Yes, prayer is both beautiful and essential.
Yet many Christians find prayer difficult. To some degree, our difficulties today are greater than in previous eras due to the constant noise and abundant distractions of our time. So noisy and frantic are our lives that sitting still and being silent is downright unnerving for many.
This is all the more reason that we must pray and pray well!
Learning to pray is not just a “fake it till you make it” proposition. As with any other area of life, we need to be taught; we can benefit from the experience of those who have gone before us. While it is true that prayer must be more than a “technique,” it is also true that prayer is more than a vague and purely subjective experience. Thus teaching can help us to find what is best and to avoid pitfalls that can discourage us.
Of all the books on prayer I recommend, The Fulfillment of All Desire by Dr. Ralph Martin is at the very top of my list. Anyone for whom I have been a spiritual director will attest that my first request of him or her is to obtain a copy of Dr. Martin’s book and begin reading it.
The book is valuable not only due to Ralph’s own wonderful insights, but also because he organizes and summarizes the teachings of the great Doctors of prayer (from the Catholic and Western traditions) so well. He draws heavily from St.
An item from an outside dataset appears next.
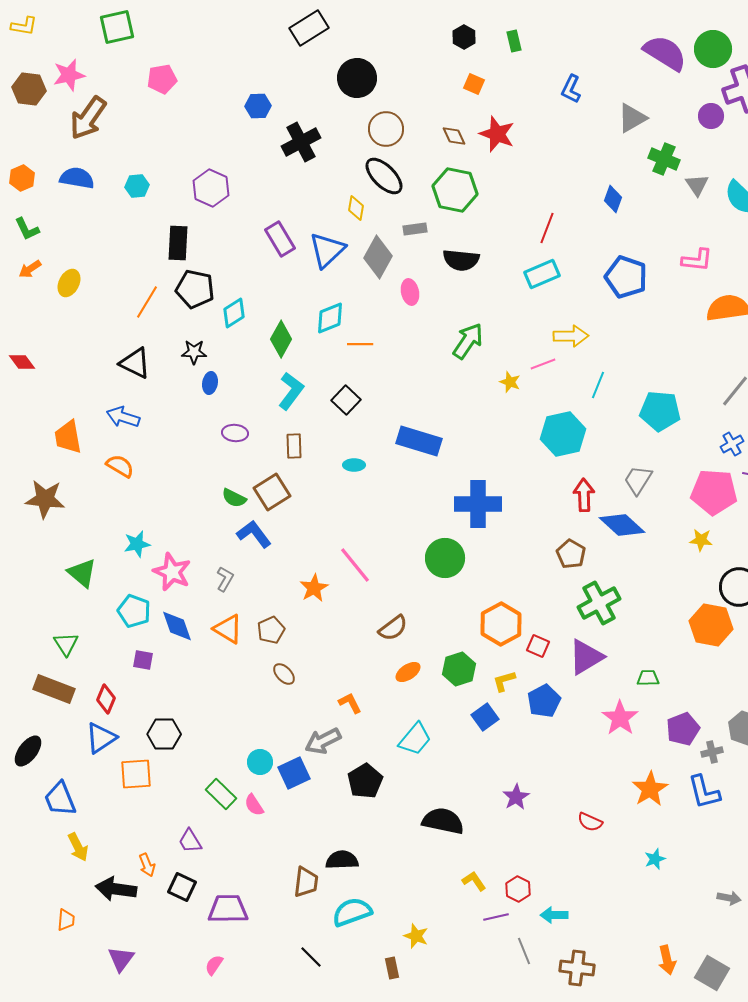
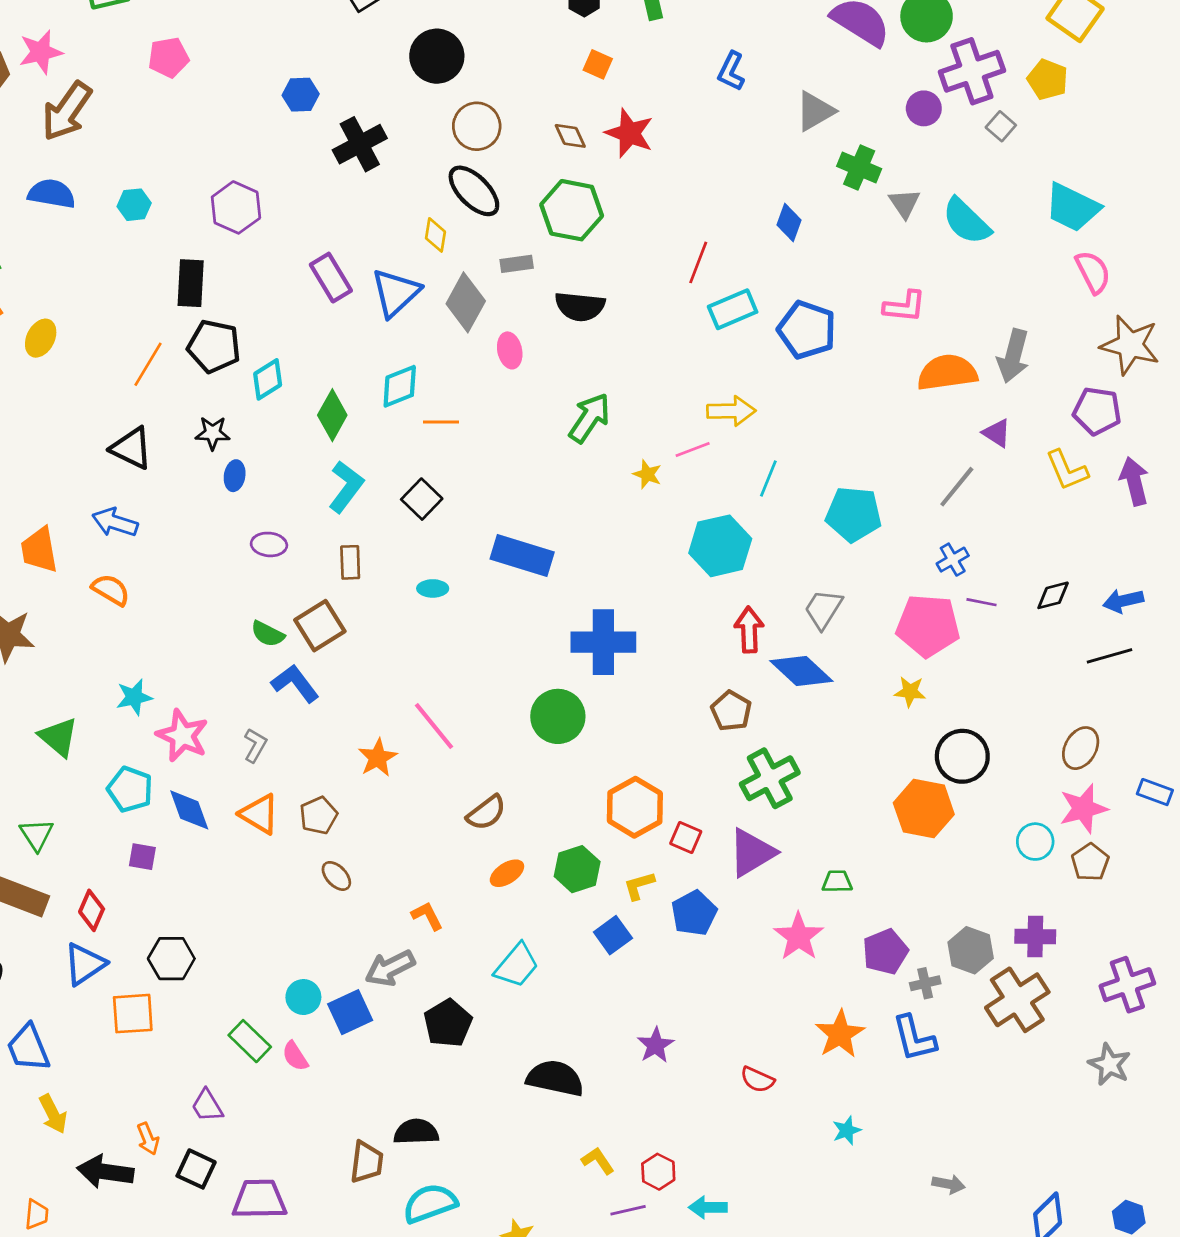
cyan rectangle: (542, 274) -> (733, 309), moved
Paul, St. Augustine, St. Teresa of Avila, St. John of the Cross, St. Catherine of Siena, St. Francis De Sales, St. Therese of Lisieux, St. Bernard of Clairvaux, and St. Thomas Aquinas.
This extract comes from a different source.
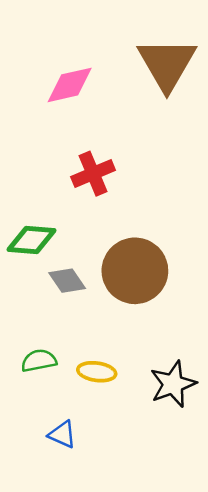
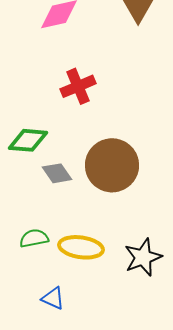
yellow ellipse: (97, 372) -> (81, 247), size x1.4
He organizes the material along the fundamental stages of prayer: the purgative way, the illuminative way, and the unitive way. In the purgative stage we seek, by God’s grace, to identify our sins and attachments and to become increasingly free of them. We undergo basic conversion and begin to develop the habit of prayer. In the illuminative stage we see our love for and intimacy with God and neighbor increase, the virtues grow stronger within us, and our prayer become quieter and deeper. In the unitive stage, having made progress by grace, we receive a habitual, deep, and ever-deepening union with God, marked by joy, humility, and stability.
In his presentation of each stage, Dr. Martin samples richly from the writings of the saints and the teaching of the Church. He also gives much practical advice that helps to root the teaching within the setting of the modern world. He goes to the sources and brings them to us, applying their wisdom to our situation.
Simply put, the book is essential to anyone who seeks a guide to prayer.
And, dear readers, I hope you do seek a guide to prayer, for prayer is essential. Jesus said that temptation is looming, and if we don’t pray our lives can go off track pretty quickly without that remedy. But the Lord did not leave us alone to respond to so great a summons! He has sent us saints and biblical wisdom to teach us. And in our times, He anointed Dr. Ralph Martin to compile and present this wisdom to us freshly and comprehensively.
If you don’t have a copy of The Fulfillment of All Desire, go sell all that you have and buy one! 🙂
4 Replies to “If You’re Looking for a Book on Prayer, Get This One First”
another great column. I’m afraid my friends are getting tired of me giving them copies of your blogs!
I really have to say, though, that great as Dr. Martin’s book is — and it IS great — I still have to put in a plug for Fr. Thomas Dubay’s books on prayer.
Fire Within – I think this is my favorite
Prayer Primer: Igniting a Fire Within
Deep Conversion, Deep Prayer
now .. I need to stop reading about prayer and start doing it.
You do tremendous good for the church and for the world. Plus I enjoy hearing you on Morning Glory.
Yes, Fr. Dubay is top drawer!
Need a book recommendation on getting the most out of Eucharistic Adoration. Please help. Thank you.
Thank you for this suggestion. I bought the Kindle version and it is now on my reading list.
Maryellen Jackson, I, too, have enjoyed these three books from Father Dubay.
I believe that it was through this blog that I first saw Father Dubay’s writings mentioned and that’s when I started reading his books. So that’s a double Thank you, Monsignor.